**Provided data**.
▼

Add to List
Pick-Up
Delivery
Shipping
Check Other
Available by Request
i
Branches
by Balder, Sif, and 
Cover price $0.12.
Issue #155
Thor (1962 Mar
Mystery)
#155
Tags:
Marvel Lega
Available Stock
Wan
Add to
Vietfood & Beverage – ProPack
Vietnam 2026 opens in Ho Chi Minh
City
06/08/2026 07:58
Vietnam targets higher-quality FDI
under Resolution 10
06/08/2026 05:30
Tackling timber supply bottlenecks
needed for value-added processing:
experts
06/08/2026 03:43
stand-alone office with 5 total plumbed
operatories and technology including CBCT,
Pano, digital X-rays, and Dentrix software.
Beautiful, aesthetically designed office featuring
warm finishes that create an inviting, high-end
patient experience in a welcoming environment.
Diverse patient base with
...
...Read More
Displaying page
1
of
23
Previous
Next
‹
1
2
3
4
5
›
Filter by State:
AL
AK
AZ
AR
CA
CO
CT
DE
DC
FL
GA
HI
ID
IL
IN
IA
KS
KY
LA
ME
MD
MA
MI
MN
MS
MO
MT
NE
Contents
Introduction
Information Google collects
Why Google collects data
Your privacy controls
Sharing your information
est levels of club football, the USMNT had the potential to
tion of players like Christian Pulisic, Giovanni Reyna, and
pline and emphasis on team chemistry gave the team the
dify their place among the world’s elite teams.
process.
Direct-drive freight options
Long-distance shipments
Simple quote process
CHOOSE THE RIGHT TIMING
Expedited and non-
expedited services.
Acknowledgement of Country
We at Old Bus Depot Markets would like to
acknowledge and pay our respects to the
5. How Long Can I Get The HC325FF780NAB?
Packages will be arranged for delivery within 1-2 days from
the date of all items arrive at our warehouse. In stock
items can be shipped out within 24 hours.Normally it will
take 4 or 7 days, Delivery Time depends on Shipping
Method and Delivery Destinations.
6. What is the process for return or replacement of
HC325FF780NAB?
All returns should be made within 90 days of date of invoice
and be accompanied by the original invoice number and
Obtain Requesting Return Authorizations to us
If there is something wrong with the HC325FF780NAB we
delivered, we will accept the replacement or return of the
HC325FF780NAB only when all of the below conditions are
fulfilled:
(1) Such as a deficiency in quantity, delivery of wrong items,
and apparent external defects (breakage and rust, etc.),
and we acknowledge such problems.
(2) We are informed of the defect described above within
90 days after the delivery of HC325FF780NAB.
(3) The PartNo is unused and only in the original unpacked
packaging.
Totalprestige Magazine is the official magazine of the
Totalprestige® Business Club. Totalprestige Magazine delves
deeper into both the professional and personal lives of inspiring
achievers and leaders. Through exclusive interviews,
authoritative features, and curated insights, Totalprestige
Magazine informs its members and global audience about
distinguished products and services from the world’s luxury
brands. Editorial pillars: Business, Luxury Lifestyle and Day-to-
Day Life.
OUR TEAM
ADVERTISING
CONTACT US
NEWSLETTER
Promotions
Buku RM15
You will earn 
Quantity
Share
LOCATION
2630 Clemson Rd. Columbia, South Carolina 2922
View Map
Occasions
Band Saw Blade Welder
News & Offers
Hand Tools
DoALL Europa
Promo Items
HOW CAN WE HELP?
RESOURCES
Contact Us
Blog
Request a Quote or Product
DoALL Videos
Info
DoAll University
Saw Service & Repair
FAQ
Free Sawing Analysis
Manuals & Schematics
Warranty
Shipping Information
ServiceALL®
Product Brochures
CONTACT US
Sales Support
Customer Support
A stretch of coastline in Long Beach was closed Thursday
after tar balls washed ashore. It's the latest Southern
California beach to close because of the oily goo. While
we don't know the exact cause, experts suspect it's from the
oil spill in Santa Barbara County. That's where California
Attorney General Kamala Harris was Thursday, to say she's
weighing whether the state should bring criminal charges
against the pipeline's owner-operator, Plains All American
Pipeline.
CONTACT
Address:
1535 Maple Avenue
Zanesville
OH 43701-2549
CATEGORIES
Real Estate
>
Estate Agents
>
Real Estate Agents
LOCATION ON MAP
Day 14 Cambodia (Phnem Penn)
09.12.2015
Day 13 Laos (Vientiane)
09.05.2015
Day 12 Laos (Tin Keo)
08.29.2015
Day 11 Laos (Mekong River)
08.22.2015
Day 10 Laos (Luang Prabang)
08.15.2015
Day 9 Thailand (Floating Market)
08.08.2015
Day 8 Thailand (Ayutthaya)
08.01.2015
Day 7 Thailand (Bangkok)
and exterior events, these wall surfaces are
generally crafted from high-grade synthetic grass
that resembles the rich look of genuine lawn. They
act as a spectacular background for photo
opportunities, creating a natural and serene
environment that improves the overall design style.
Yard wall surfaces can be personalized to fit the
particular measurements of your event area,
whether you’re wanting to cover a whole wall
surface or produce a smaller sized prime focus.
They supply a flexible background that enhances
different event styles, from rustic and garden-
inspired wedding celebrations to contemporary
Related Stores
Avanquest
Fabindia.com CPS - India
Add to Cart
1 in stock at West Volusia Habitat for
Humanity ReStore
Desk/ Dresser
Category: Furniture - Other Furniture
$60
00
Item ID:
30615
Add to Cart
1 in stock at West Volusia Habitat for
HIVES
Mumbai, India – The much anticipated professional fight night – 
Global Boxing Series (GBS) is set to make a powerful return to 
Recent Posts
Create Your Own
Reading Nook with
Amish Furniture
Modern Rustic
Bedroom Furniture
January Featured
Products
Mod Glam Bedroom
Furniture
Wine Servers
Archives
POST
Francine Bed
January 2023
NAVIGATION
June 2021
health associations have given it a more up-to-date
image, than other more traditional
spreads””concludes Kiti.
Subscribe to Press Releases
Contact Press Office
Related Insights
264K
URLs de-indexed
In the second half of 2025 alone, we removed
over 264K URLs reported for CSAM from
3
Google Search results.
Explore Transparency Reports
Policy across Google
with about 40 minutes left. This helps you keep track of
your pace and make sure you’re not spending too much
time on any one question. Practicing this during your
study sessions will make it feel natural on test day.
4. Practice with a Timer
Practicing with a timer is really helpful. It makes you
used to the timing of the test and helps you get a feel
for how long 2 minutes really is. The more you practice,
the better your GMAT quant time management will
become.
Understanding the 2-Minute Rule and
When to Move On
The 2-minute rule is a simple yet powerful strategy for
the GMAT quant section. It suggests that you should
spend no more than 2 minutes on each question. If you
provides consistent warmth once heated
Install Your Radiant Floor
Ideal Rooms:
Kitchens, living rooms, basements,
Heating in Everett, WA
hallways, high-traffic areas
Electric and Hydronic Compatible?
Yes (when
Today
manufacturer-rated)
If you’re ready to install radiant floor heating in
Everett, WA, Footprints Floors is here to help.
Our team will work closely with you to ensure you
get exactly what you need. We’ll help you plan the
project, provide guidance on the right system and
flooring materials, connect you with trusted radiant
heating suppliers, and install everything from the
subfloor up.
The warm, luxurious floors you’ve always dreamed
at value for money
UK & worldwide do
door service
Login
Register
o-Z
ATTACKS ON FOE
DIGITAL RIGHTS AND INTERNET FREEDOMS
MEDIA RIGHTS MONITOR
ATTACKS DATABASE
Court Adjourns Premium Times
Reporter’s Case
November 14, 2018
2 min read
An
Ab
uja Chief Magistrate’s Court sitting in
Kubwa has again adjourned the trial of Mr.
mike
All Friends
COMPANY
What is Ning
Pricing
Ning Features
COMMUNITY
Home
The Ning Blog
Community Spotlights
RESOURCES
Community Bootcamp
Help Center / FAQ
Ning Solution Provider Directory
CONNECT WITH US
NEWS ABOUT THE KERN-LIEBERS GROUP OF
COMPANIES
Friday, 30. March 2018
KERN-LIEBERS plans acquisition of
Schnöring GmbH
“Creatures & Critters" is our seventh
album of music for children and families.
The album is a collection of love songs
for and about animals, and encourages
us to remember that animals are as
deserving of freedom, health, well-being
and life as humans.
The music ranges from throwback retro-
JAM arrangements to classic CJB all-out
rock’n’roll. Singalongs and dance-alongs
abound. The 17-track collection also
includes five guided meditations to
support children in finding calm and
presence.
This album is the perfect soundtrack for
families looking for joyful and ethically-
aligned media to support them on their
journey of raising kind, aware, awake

▲

**Activity**. Using the material above, print word for word the lines from the one holding "abound. The 17-track collection also" through the last line.

**Task solution**.
abound. The 17-track collection also
includes five guided meditations to
support children in finding calm and
presence.
This album is the perfect soundtrack for
families looking for joyful and ethically-
aligned media to support them on their
journey of raising kind, aware, awake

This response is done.